With limited space, the museum decides which figures to display based on how the popularity of the politician, celebrity or star athlete has stood up over time. For now, Trump is in good company. He’s sharing storage space with W.C. Fields, George Washington and nearly 30 other wax figures.

Trump’s removal was the result of the damage the figure sustained, not the ebb and flow of his public status.

“Wax figures are rotated all the time,” Stewart added.

Other officials with Ripley’s noted that Trump’s figure wasn’t removed because he isn’t revered or no longer popular.

“Our wax figures will need repairing from time to time,” assured Suzanne Smagala-Potts, Ripley Entertainment’s public relations director.

Museum staff said Trump was removed from display last July after the campaign began to heat up and as riots and other nonsense erupted in major cities all over the country, first in response to the George Floyd death in Minneapolis, but then just because Black Lives Matter and Antifa supporters could get away with it.

Before Trump was removed, however, staffers tried moving the figure closer to where ticketing associates were stationed so they could keep better watch over it, but that didn’t seem to help, either.

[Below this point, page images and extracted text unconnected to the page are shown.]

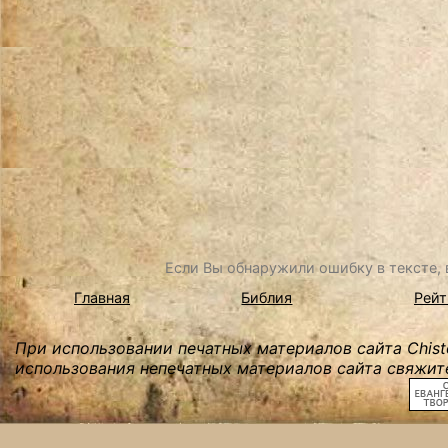
Если Вы обнаружили ошибку в тексте, в
Главная
Библия
Рейт
При использовании печатных материалов сайта Chist
использования непечатных материалов сайта свяжите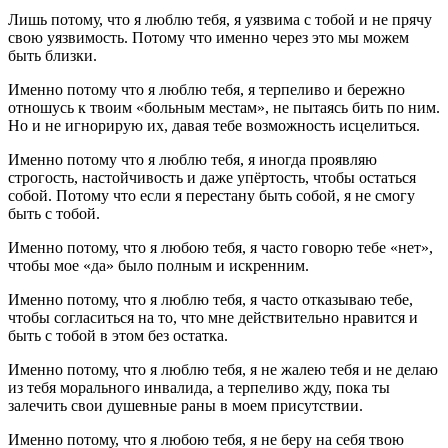
Лишь потому, что я люблю тебя, я уязвима с тобой и не прячу
свою уязвимость. Потому что именно через это мы можем
быть близки.
Именно потому что я люблю тебя, я терпеливо и бережно
отношусь к твоим «больным местам», не пытаясь бить по ним.
Но и не игнорирую их, давая тебе возможность исцелиться.
Именно потому что я люблю тебя, я иногда проявляю
строгость, настойчивость и даже упёртость, чтобы остаться
собой. Потому что если я перестану быть собой, я не смогу
быть с тобой.
Именно потому, что я любою тебя, я часто говорю тебе «нет»,
чтобы мое «да» было полным и искренним.
Именно потому, что я люблю тебя, я часто отказываю тебе,
чтобы согласиться на то, что мне действительно нравится и
быть с тобой в этом без остатка.
Именно потому, что я люблю тебя, я не жалею тебя и не делаю
из тебя морального инвалида, а терпеливо жду, пока ты
залечить свои душевные раны в моем присутствии.
Именно потому, что я любою тебя, я не беру на себя твою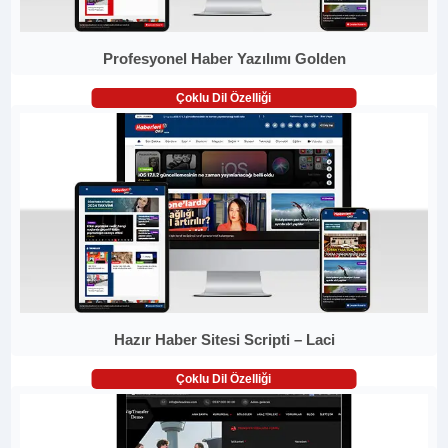
Profesyonel Haber Yazılımı Golden
Çoklu Dil Özelliği
Hazır Haber Sitesi Scripti – Laci
Çoklu Dil Özelliği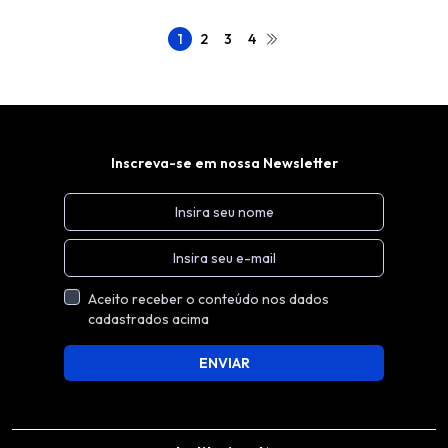
1
2
3
4
Inscreva-se em nossa Newsletter
Aceito receber o conteúdo nos dados
cadastrados acima
ENVIAR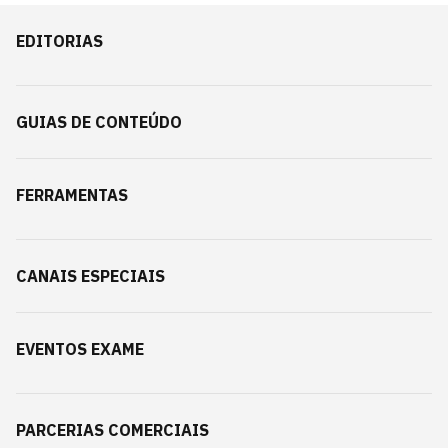
EDITORIAS
GUIAS DE CONTEÚDO
FERRAMENTAS
CANAIS ESPECIAIS
EVENTOS EXAME
PARCERIAS COMERCIAIS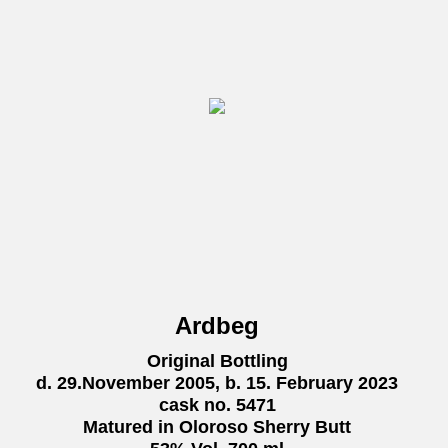
Ardbeg
Original Bottling
d. 29.November 2005, b. 15. February 2023
cask no. 5471
Matured in Oloroso Sherry Butt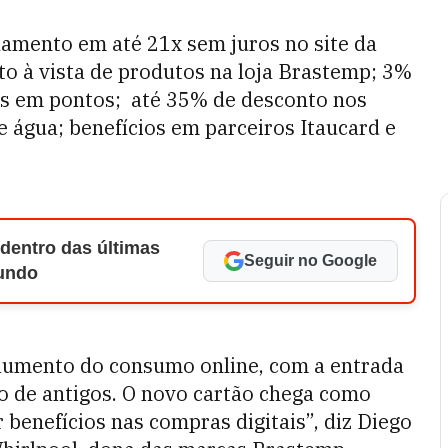
elamento em até 21x sem juros no site da
 à vista de produtos na loja Brastemp; 3%
dos em pontos; até 35% de desconto nos
e água; benefícios em parceiros Itaucard e
 dentro das últimas
Seguir no Google
Mundo
aumento do consumo online, com a entrada
o de antigos. O novo cartão chega como
 benefícios nas compras digitais”, diz Diego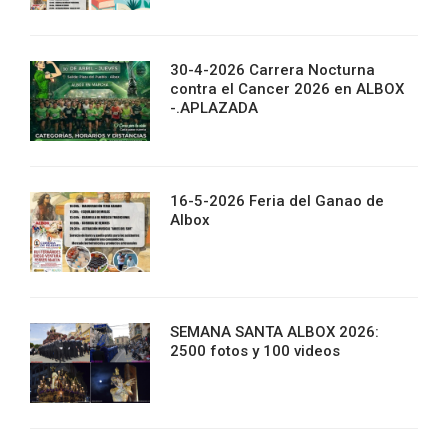
30-4-2026 Carrera Nocturna
contra el Cancer 2026 en ALBOX
-.APLAZADA
16-5-2026 Feria del Ganao de
Albox
SEMANA SANTA ALBOX 2026:
2500 fotos y 100 videos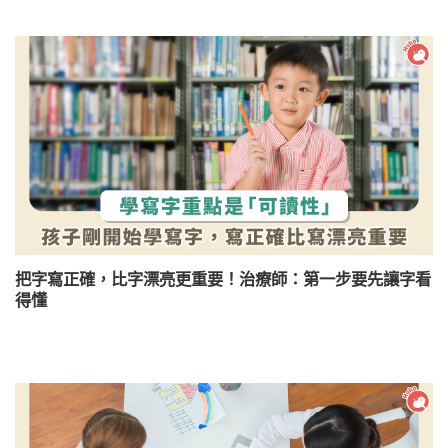
把字寫正確，比字漂亮更重要！治療師：第一步要先讓字看
得懂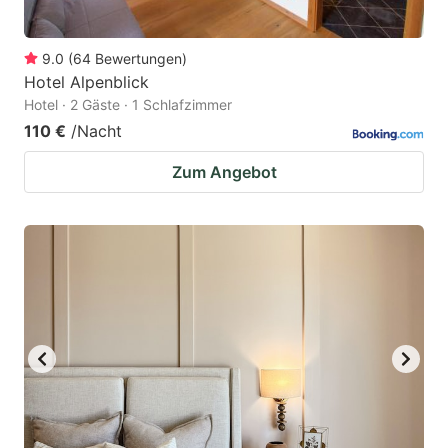
9.0
(
64
Bewertungen
)
Hotel Alpenblick
Hotel · 2 Gäste · 1 Schlafzimmer
110 €
/Nacht
Zum Angebot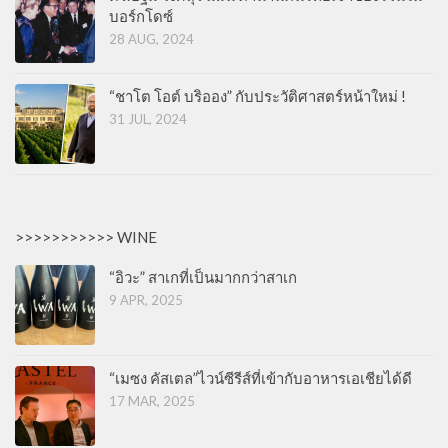
บอร์กโดซ์
28 AUG, 2024
“ชาโต โอต์ บริออง” กับประวัติศาสตร์หน้าใหม่ !
31 JUL, 2024
>>>>>>>>>>> WINE
“อิวะ” สาเกที่เป็นมากกว่าสาเก
9 APR, 2025
“เมซง คัสเตล”ไวน์ซีรีส์ที่เข้ากับอาหารเอเชียได้ดี
17 MAR, 2025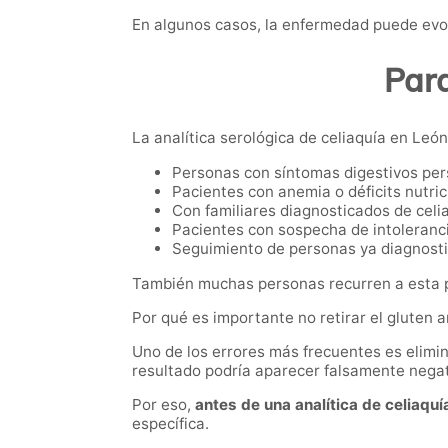
En algunos casos, la enfermedad puede evol
Para
La analítica serológica de celiaquía en León
Personas con síntomas digestivos per
Pacientes con anemia o déficits nutric
Con familiares diagnosticados de celi
Pacientes con sospecha de intoleranci
Seguimiento de personas ya diagnost
También muchas personas recurren a esta pr
Por qué es importante no retirar el gluten 
Uno de los errores más frecuentes es elimina
resultado podría aparecer falsamente negat
Por eso,
antes de una analítica de celiaquí
específica.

“We’ve always had trouble with the presidential section because no matter what president it was — Bush, Obama or Trump — they’ve all had people beat them,” Stewart said. “The ears were torn off Obama six times. And then Bush’s nose was punched in.”

Stewart was making a reference to George W. Bush, not his late father, George H. W. Bush. The former served as the country’s 41st president and the latter our 43rd.

“People are just aggressive about their political party,” he said.

Obama’s figure had to be shipped down to Orlando for repairs quite often. But the Trump figure remains exiled in storage in San Antonio because coronavirus restrictions “have caused a shortage of artists at the corporate office,” according to the Express-News.

And Obama isn’t really being abused these days, Stewart said.

“He has not been beaten as much since he left office,” he told the paper.

Trump, meanwhile, has been getting better treatment at Louis Tussaud’s Palace of Wax in Grand Prairie, also owned by Ripley Entertainment. There hasn’t been a single defacement of Trump at that museum.

“He’s a big photo op here,” Vera Davis, the wax museum’s manager/supervisor, said.